Wednesday, February 11, 2009

Where is the Sacred in our food, our eating?

While the table and those gathered around it to eat has been a deeply holy time for me, I am beginning to see how much this sacred ritual goes beyond the table? What about the journey of the food before it is even in my kitchen to be prepared? Others have been exploring this for some time and their ponderings, writings,and ruminations have me venturing into a whole new level of this sacred life giving journey with food.

The following article from my current read on the subject is rich and provocative so I share it with you.

Rabbi Zalman M. Schachter-Shalomi
found on page 34/35 Bread Body Spirit - Finding the Sacred in Food

In an age of increasingly rapid technological change, the issue of what's kosher has widened its focus to an inclusive concern for the well-being of all our fellow human beings, our planet, and the entire universe. As soon as we orient ourselves to the path of planetary survival, we must ask about a whole range of things: are they kosher?

We want to know if nuclear power is kosher, and the electricity produced by it. (And what about nuclear waste, and all the other toxins with which we pollute the air, the earth, the seas, and eventually ourselves - are they clean or unclean, kosher or treif?)

Eggs are generally considered kosher, but what about eggs from chickens who spend their entire lives imprisoned in a cage one cubic foot in size? Food pellets are brought to them on one conveyor belt; their droppings and eggs are taken away on another. The Bible forbids us to torment animals or cause them any unnecessary grief. Raising chickens who can go out sometimes and see the sky or eat a worm or blade of grass is one thing, but manufacturing them in the concentration camp conditions of contemporary 'poultry ranches' is quite another.

According to Jewish dietary laws, all fruits and vegetables are kosher. But what about green beans or tomatoes harvested by ill-treated, underpaid, and exploited migrant workers - are they kosher? What about bananas from countries ruled by despots where the workers have few rights, and the bananas are heavily sprayed with DDT, picked green, and then artificially ripened in the holds of ships by being gassed - are they kosher?

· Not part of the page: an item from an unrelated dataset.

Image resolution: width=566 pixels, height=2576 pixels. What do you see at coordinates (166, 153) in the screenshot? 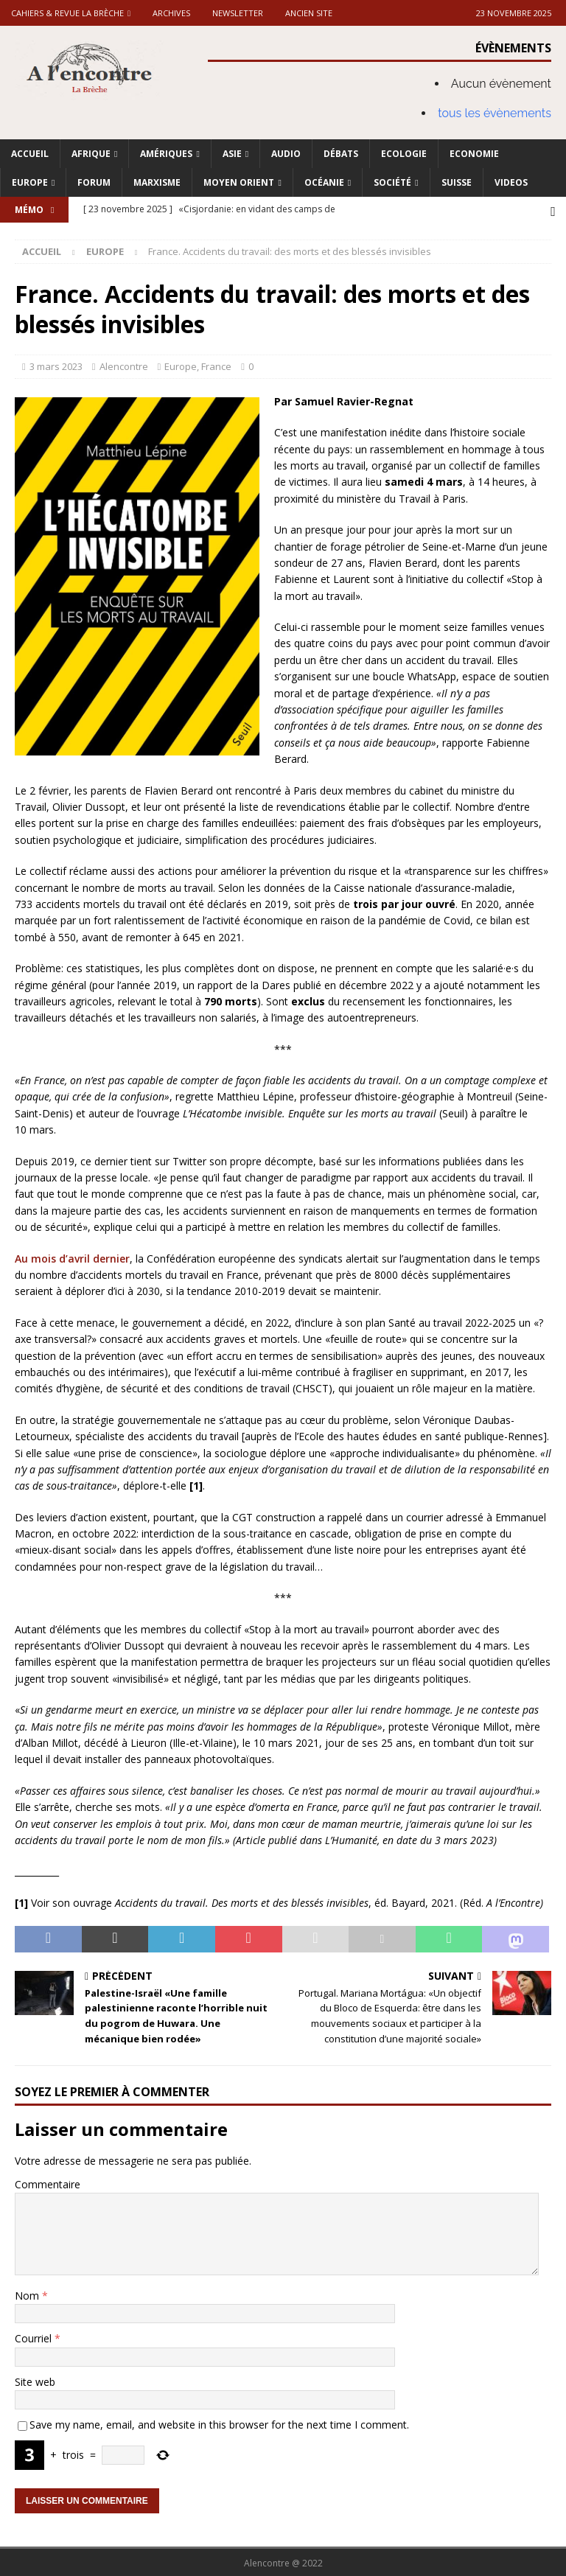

Are chemical food additives kosher? They give food a longer shelf life, but what do they do to our lives? Who really knows what all those chemicals do to our livers, kidneys, stomachs, or intestines? And what about artificial colouring dyes that make food look 'pretty' but may cause cancer - are they kosher? And cigarettes, which we already know cause cancer, heart disease, and other health problems - are they kosher and pure?

The list of things about which we must answer the question - is it kosher? - is endless: fur from baby seals clubbed to death? Products from endangered species? The chemicals contained in many prepared foods (look at the list of ingredients on some labels)? Products or services produced at the cost of human pain and misery? Coal from strip mines that destroy our land; oil from offshore wells that pollute the seas? After a moment's thought, you can easily add to this list.

As you can see, the concept of kosher has to do with both the individual and the universe. Helping to take care of the business of the universe begins with taking care of ourselves. The Jewish tradition is very clear about this. Each of us is part of the whole, and we matter. We are therefore obliged to treat the temples of our bodies with the respect, gratitude, and even awe they deserve.

Once we have learned to care for ourselves - as individuals, as families, as groups, as an entire species of human beings - we reestablish our organic connection with the will of God. This organic connection is neither abstrct nor supernatural. it is based on a functional response to the ongoing processes of the universe. To discover these processes, all we have to do is open our hearts and eyes. If there is any great heresy, it is in making ourselves opaque to the world.